Peptides were dissolved in 0.1% formic acid (FA) and analyzed on a Q-Exactive Plus mass spectrometer (Thermo Scientific) coupled to an Ultimate 3000 RSLCnano ultra HPLC system (Thermo Scientific). The samples were separated in a 120 min gradient (from 4% solvent B to 32% solvent B over 100 min; Solvent A 0.1% FA, 5% DMSO in water; solvent B 0.1% FA, 5% DMSO in acetonitrile. The loading buffer was 0.1% formic acid in water. The mass spectrometer was operated in a data-dependent acquisition (DDA) mode with an MS1 scan from 360 to 1300 m/z, acquired at 70,000 resolution. The MS1 scan was followed by 20 m/z dependent MS2 scans. The precursor ions were fragmented by higher energy collision dissociation (HCD) and acquired at a resolution of 17,500. The automatic gain control (AGC) targets for MS1 and MS2 were set at 3 × 10E6 ions and 1 × 10E5 ions, respectively. The maximum ion injection time for MS1 was set to 25 ms for MS1 and 50 ms for MS2 acquisition, with a dynamic exclusion of 35 s. The normalized collision energy was set at 28%. Peptide and protein identification. MaxQuant software v. was used for protein identification and label-free quantification (LFQ).
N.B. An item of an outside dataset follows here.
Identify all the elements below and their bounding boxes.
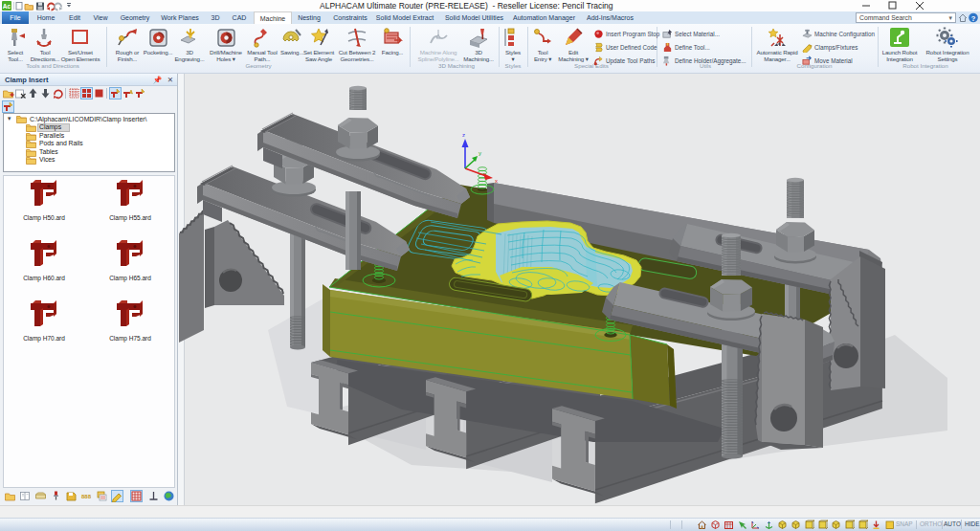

The raw mass spectrometry data files were searched against the Human UniProt database using trypsin as the digestion enzyme with up to two missed cleavages allowed. Carbamidomethylated cysteine was set as a static modification. Oxidation of methionine, protein N-terminal acetylation, and GlyGly on lysine were set as variable modifications. The match-between-run option in MaxQuant was switched on. To control for false positives, a 1% false discovery rate was used on the PSM and the protein level.

Data analysis

For the ubiquitination profiling data, the distribution of ubiquitination sites/protein intensity ratios between each sample and the vehicle samples were computed. A constant scaling factor per sample was determined so that the median of this distribution becomes 1, assuming the intensities of most ubi-site proteins do not change. All intensities in the samples were multiplied with this scaling factor for normalization. Statistical testing was performed using the limma R package69 on normalized log2-transformed intensities. Missing values were imputed as long as no replicate of the same treatment had an intensity larger than the median intensity of the treatment. Proteome-corrected ubiquitination values were calculated using imputed intensities. Statistical significance was determined using pairwise t-test with Benjamini-Hochberg correction for multiple testing.

Reporting summary

Further information on research design is available in the Nature Research Reporting Summary linked to this article.